Er öffnete die Tür zum Badezimmer. Alain stand nackt in der Badewanne und duschte.
»Wie spät ist es?«, fragte der Junge.
»Halb sieben.«
»Ist das Frühstück fertig?«
»Ich war noch nicht in der Küche.«
»Hast du Maman schon gesehen?«
»Nein.«
»Es wäre gut, wenn wir heute zehn Minuten früher losfahren. Gestern bin ich fast zu spät zur Schule gekommen und konnte mich kaum noch hinten in die Reihe stellen.«
»Ein Lastwagen hat uns aufgehalten.«
»Lastwagen fahren jeden Tag.«
Warum stand in den Plänen Nasszelle statt Badezimmer? Dabei war es ein richtiges Badezimmer mit dunkelblauen Fliesen, die Wände hellblau gekachelt, und man brauchte nicht darauf zu warten, dass ein alter Gasbadeofen gnädigerweise funktionierte, wenn man baden wollte.
Das Badezimmer in der Rue des Francs-Bourgeois, das den Namen nicht verdiente, hatte ihm zu schaffen gemacht. Man hatte es eher schlecht als recht ausgebaut, die Fensterscheiben waren aus Milchglas und versperrten den Blick in den Hof, der kaum größer war als ein Luftschacht.
All das lag hinter ihnen, ebenso wie das ordinäre Getöse auf der Straße, das immer schon frühmorgens angefangen hatte.
»Für uns beginnt ein neues Leben«, hatte er gerufen, nachdem er den Vertrag für die neue Wohnung unterschrieben hatte.
Ein neues Leben! Beginnt jemals ein neues Leben?
Aber er war nicht enttäuscht. Es gab keinen Grund, sich zu beklagen oder zu denken, er hätte eine falsche Entscheidung getroffen.
»Wenn man wenigstens die Sonne länger als eine Viertelstunde am Tag sehen könnte …«, hatte er fast fünfzehn Jahre lang gejammert.
Hier sah er sie. Sobald er die Läden öffnete, flutete sie ins Schlafzimmer. Er machte das Fenster auf und sah gegenüber, mindestens dreißig Meter entfernt, ein weißes Haus, das genauso aussah wie ihres. Auch dort hatte jede Wohnung einen Betonbalkon, auf einigen trocknete Wäsche.
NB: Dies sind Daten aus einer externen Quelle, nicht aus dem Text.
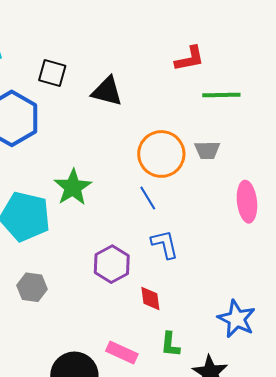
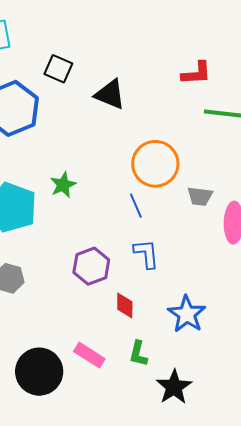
gray trapezoid: (207, 150) -> (200, 196), moved
green star: (73, 187) -> (63, 185), size x0.7
blue star: (237, 319) -> (187, 314), moved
Die Rue des Francs-Bourgeois war dort, wo sie bis vor wenigen Tagen gewohnt hatten, kaum fünf Meter breit, und man musste auf die Straße ausweichen, wenn einem auf dem Gehsteig jemand entgegenkam.
Zwei Flugzeuge dröhnten am Himmel, wurden hin und wieder vom Morgennebel verschluckt. Bis zum Flughafen Orly waren es nur acht Kilometer.